Por efeito da rapidez vertiginosa com que se sucedem os acontecimentos e se processam as informações na vida atual, muito rapidamente são esquecidos acontecimentos de um passado bem recente. Em matéria de tecnologia, por exemplo, é incrível como coisas que há 15 ou 20 anos eram novidades “de ponta” e atraíam todas as atenções, hoje não passam de reminiscências de um remoto passado.
A internet é fenômeno recentíssimo na história da Humanidade, mas sem embargo disso já possui sucessivas camadas dessas novidades (para não falar dessas modas...) superadas e sepultadas no esquecimento.
Pertenci a uma comunidade, no quase pré-histórico Orkut, de aficionados por máquinas fotográficas da tradicional empresa alemã Carl Zeiss.

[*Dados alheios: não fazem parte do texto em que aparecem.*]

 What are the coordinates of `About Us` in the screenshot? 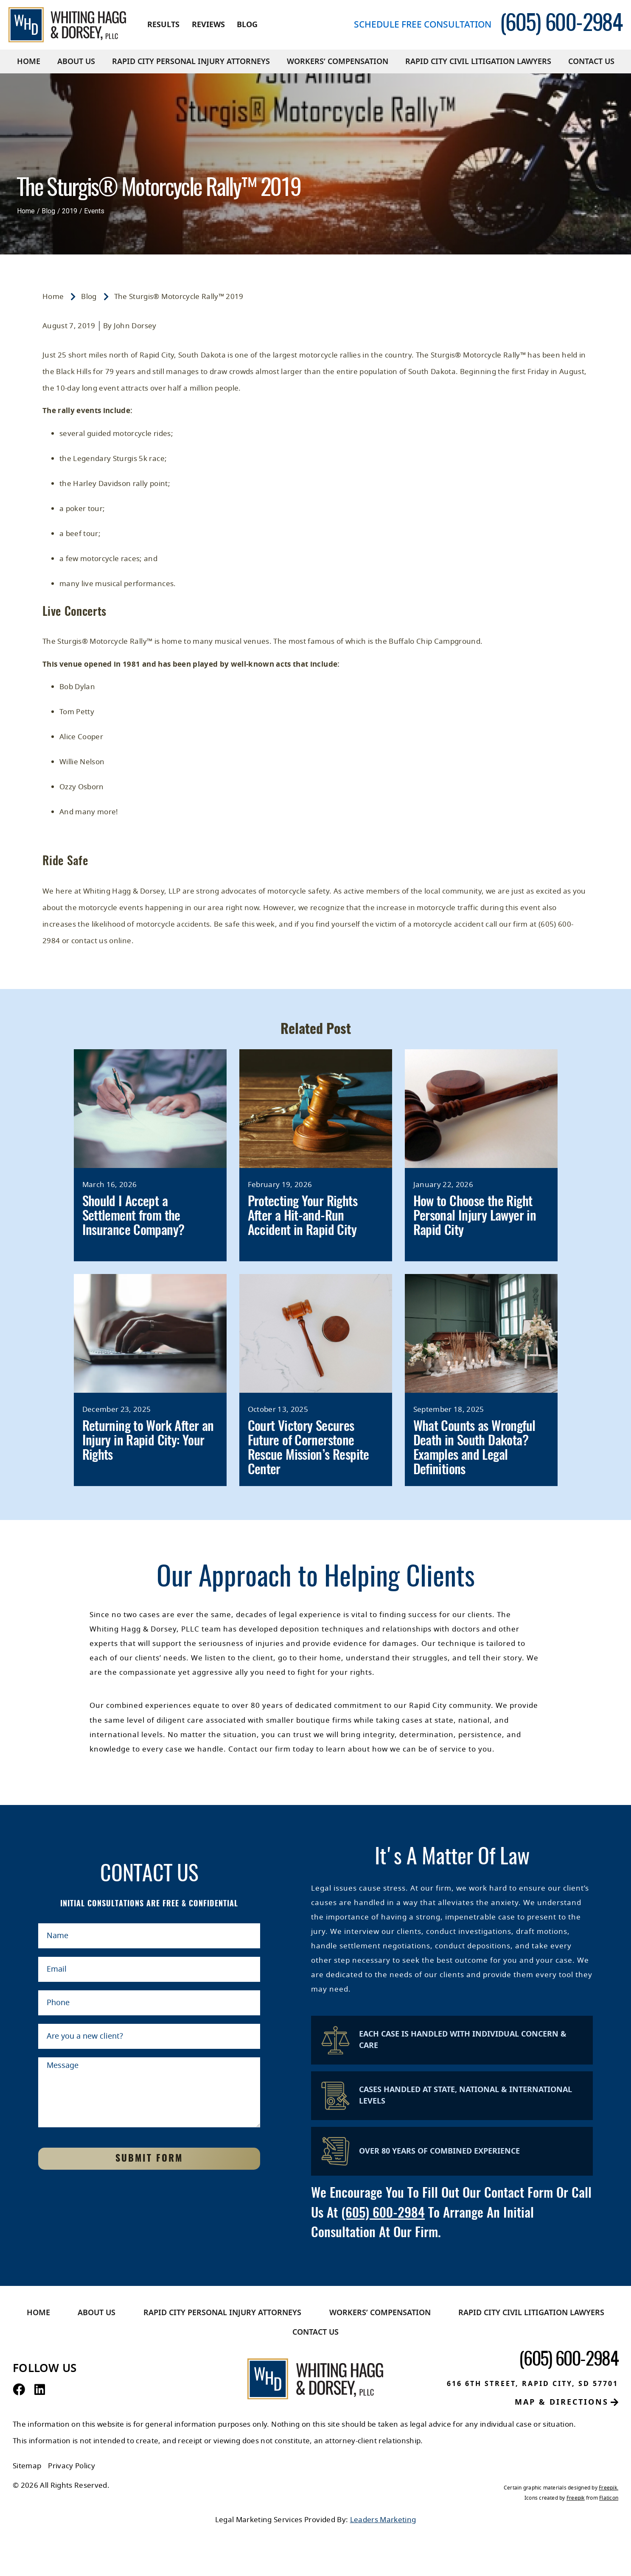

Para os fotógrafos exigentes (e estes são, infelizmente, cada vez mais uma minoria, se bem que ainda se encontrem com relativa facilidade), uma câmera Zeiss assinala um patamar de excelência, sobretudo pela alta qualidade da sua ótica.
Desde princípios do século XIX, a fábrica Carl Zeiss, sediada em Iena, produzia os melhores microscópios de precisão do mundo, os quais começaram sendo fornecidos para a prestigiosa Universidade de Iena, e depois passaram a ser os preferidos pelos laboratórios de toda a Europa e das Américas.
Herr Zeiss, o fundador da empresa, costumava levar à cintura um martelo, e quando um microscópio produzido na fábrica não passava por seu severíssimo controle de qualidade, não o consertava nem corrigia o defeito, por mais insignificante que fosse. Mas, por uma questão de princípio, esmigalhava o aparelho a marteladas, na frente de todos os empregados, para que todos aprendessem que só coisas perfeitas poderiam ser colocadas no mercado com a marca Carl Zeiss. Esse martelo se tornou legendário, símbolo da altíssima qualidade dos produtos da empresa.
Mais tarde, a Zeiss se lançou no mercado de máquinas fotográficas e se tornou uma das maiores produtoras mundiais. Suas câmeras, as Zeiss Ikon, sempre de mecânica avançadíssima para a época e de ótica perfeita, durante quase um século competiram com as produzidas pela sua grande rival, a Leitz, fabricante da famosíssima e glamurosa Leica.
Na década de 1930, o físico holandês Dr. Fritz Zernike (1888-1966), durante um estágio que fez na Zeiss, propôs a fabricação de um novo tipo de microscópio de contraste de fase, mas os técnicos da empresa rejeitaram o projeto, dizendo que, se fosse prático, já teriam pensado nele antes e a empresa já o estaria realizando. Zernike prosseguiu, sem ajuda da Zeiss, o desenvolvimento do seu projeto, e graças a ele conquistou, em 1953, o Prêmio Nobel da Física.
Quanto à Zeiss, foi pouco a pouco decaindo, por não saber se adaptar aos tempos novos. Continuou a fabricar máquinas fotográficas de altíssima qualidade até 1972, quando parou de fabricá-las por não poder concorrer com as japonesas, muito mais baratas e acessíveis a um público menos exigente. A Leitz continuou, e ainda hoje continua a produzir as melhores câmeras do mundo, a preços muito mais elevados do que os das japonesas, para um público fiel menor, muito exigente e que não discute preços. Nesse nível, as Leica continuam imbatíveis.
Esse público especial, a Zeiss teria podido disputar com a Leitz em igualdade de condições, mas não quis fazê-lo. Preferiu continuar teimando em produzir câmeras muito superiores e mais caras do que as japonesas, mas disputando o mesmo público de nível médio das japonesas - um público que não tinha condições de compreender nem de pagar o produto superior. Acabou tendo que fechar melancolicamente as portas de sua fábrica de máquinas. Ainda existe a empresa, produzindo lentes e vendendo-as aos japoneses, mas não dá nem uma pálida ideia do que foi no passado. Por quê? Porque seu apego às rotinas consagradas a impediu de se adaptar às necessidades dos novos tempos.
Em tempo: possuo uma câmera Contaflex-S produzidas pela Zeiss, no ano mesmo em que cerrou suas portas, ou seja, 1972. Pela numeração, sei que é das últimas fabricadas. Está em perfeitas condições de funcionamento. Possuo também um velho binóculo da Zeiss, produzido há mais de 100 anos. Está igualmente impecável, com ótica admirável, com uma nitidez e uma fidelidade de imagem espantosas.
Armando Alexandre dos Santos é doutor na área de Filosofia e Letras, membro da Academia Piracicabana de Letras e do IHGP.